У Арбенина начали путаться мысли: «Как — „неплохой специалист“? Да он же — отличный ландшафтник! И какое может быть руководство, если без году неделя...» Он резко отставил в сторону бокал, едва не перевернув его:

— Не понял! Ты что же, как был выскочкой, так и остался?

— Николай, — мягко осадил его тот, — кто старое помянет...

И тогда Арбенин понял. Вот, оказывается, за что цеплялся этот немецкий франт!

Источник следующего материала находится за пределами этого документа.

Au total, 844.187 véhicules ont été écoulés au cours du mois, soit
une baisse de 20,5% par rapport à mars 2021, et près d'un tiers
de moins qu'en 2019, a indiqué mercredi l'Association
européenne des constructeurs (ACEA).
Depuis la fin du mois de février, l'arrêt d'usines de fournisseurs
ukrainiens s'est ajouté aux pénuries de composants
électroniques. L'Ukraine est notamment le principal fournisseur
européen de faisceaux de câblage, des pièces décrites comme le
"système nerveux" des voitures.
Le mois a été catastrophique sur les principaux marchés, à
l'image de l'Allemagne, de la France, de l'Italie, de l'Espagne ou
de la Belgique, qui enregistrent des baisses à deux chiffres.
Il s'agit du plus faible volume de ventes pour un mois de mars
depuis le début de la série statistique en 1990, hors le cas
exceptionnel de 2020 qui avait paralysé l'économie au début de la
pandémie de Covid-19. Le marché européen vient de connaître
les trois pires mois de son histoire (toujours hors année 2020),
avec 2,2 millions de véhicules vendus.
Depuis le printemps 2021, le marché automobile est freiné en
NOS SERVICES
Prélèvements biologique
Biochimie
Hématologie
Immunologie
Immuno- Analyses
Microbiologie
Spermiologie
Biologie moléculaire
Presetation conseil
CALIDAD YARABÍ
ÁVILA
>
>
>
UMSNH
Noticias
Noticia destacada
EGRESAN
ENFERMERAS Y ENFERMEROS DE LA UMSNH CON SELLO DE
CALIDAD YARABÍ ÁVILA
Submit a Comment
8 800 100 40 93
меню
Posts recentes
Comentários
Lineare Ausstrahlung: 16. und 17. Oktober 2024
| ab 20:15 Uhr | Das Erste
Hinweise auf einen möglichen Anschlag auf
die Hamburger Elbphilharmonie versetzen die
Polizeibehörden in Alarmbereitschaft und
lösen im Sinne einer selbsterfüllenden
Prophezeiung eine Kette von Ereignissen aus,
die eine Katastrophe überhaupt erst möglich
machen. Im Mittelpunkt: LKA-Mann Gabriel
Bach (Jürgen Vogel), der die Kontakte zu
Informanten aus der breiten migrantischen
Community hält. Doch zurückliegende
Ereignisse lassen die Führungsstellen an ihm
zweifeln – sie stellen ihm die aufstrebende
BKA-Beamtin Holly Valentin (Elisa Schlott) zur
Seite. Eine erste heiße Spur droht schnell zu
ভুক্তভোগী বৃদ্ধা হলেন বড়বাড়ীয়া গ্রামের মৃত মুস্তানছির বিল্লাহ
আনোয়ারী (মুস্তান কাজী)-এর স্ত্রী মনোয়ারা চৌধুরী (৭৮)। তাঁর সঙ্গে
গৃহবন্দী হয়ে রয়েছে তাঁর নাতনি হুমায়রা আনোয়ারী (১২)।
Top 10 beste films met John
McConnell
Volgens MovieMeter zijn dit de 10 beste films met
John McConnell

Он хочет забыть о том, что когда-то Николай едва не стал революционером в ответ на поддержку кандидатуры Кондратьева на должность руководителя экспедиции. Да, тогда Кондратьев поступил подло, затоптав в грязи не только его, Николая, но ведь и нынешнее руководство университета не погладит по головке преподавателя-бунтаря! А какой может идти в таком случае разговор о повышении или же — о новом назначении?

Павел, почувствовав, что его собеседник отлично его понял, продолжал:

— Слышал в деканате о выдвижении твоей кандидатуры... Так вот, думаю, ты найдешь причину отказаться и поддержать мою... Как?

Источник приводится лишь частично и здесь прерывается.